As a full-stack developer working on large projects, you make frequent commits to the git repository to save progress. However, mistakes happen – you may commit sensitive keys, large unwanted binaries, or experimental work that convolutes the commit history. Thankfully, git provides developers several ways to rewrite commit history by deleting unnecessary or incorrect commits.

In this comprehensive guide, we will cover different methods to remove commits from git history, with code examples and best practices based on my decade of experience managing developer teams.

Why Removing Commits is Required Sometimes

Here are the most common reasons from my experience for needing to remove Git commits:

  1. Accidentally committed sensitive data like API keys, passwords that should never be in version history
  2. Commit introduces severe bugs that impact other developers and its best to entirely remove it
  3. Commit history filled with large binary files making the repo huge and unnecessary
  4. Old experimental commits clutter up primary development history
  5. Force push issues when working on same branch between multiple developers

As a lead developer, I frequently need to coordinate history rewrites to handle such cases and trainer my teams on best practices to avoid such scenarios.

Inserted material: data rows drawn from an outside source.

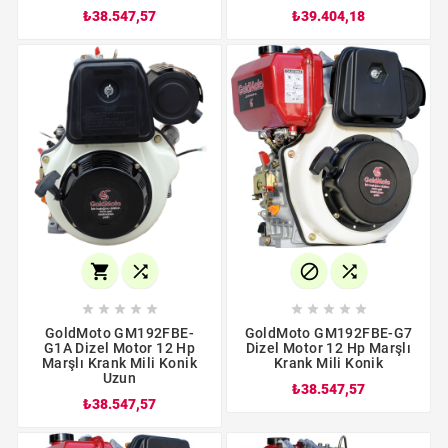
₺38.547,57
₺39.404,18














GoldMoto GM192FBE-
GoldMoto GM192FBE-G7
G1A Dizel Motor 12 Hp
Dizel Motor 12 Hp Marşlı
Marşlı Krank Mili Konik
Krank Mili Konik
Uzun
₺38.547,57
₺38.547,57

Removing problematic commits allows the team to rewrite project history for a cleaner, usable commit timeline. But as we will cover later, it requires force pushing branches which can disrupt other developers if not handled properly.

Removing Recent Commits

If you need to remove the most recent one or few commits, it can be easily done using git reset.

The key commands are:

# Remove last commit
git reset --hard HEAD~1  

# Remove latest 3 commits 
git reset --hard HEAD~3

This will remove the specified number of recent commits, also permanently erasing the changes from your local file state.

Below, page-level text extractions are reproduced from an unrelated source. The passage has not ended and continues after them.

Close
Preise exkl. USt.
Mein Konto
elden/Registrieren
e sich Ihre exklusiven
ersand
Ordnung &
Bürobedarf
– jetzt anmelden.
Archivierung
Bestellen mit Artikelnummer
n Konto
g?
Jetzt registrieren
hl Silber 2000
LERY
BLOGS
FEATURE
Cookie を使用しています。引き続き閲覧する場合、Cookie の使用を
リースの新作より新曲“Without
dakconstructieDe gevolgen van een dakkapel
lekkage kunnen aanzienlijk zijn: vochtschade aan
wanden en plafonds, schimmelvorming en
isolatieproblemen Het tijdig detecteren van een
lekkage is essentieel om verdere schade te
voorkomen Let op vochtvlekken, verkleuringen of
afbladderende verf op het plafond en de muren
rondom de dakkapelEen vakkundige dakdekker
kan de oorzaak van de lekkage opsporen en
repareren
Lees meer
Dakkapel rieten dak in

Based on client Git setup, you may then need to force push your branch to effectively overwrite and delete those commit entries from the remote repository.

# Push forcefully to remote 
git push origin <branch> --force

However in teams, a force push can cause disruption if the commits have already been pulled by other developers. I strictly advise my team members to avoid force push on public branches without confirmation.

Here is an example workflow to safely delete the latest 2 commits locally and remotely:

git log --oneline

# Latest commits  
56fa35f Fixed login bug
934jkfd Added registration form  

git reset --hard HEAD~2

# Ask team if anyone has latest commits

git push origin my-branch --force

This interactive reset and force push can deletes commits from history for all developers.

Interactive Rebase to Remove Multiple Commits

While resetting erases recent commit history, to surgically remove multiple older commits requires using git rebase interactively.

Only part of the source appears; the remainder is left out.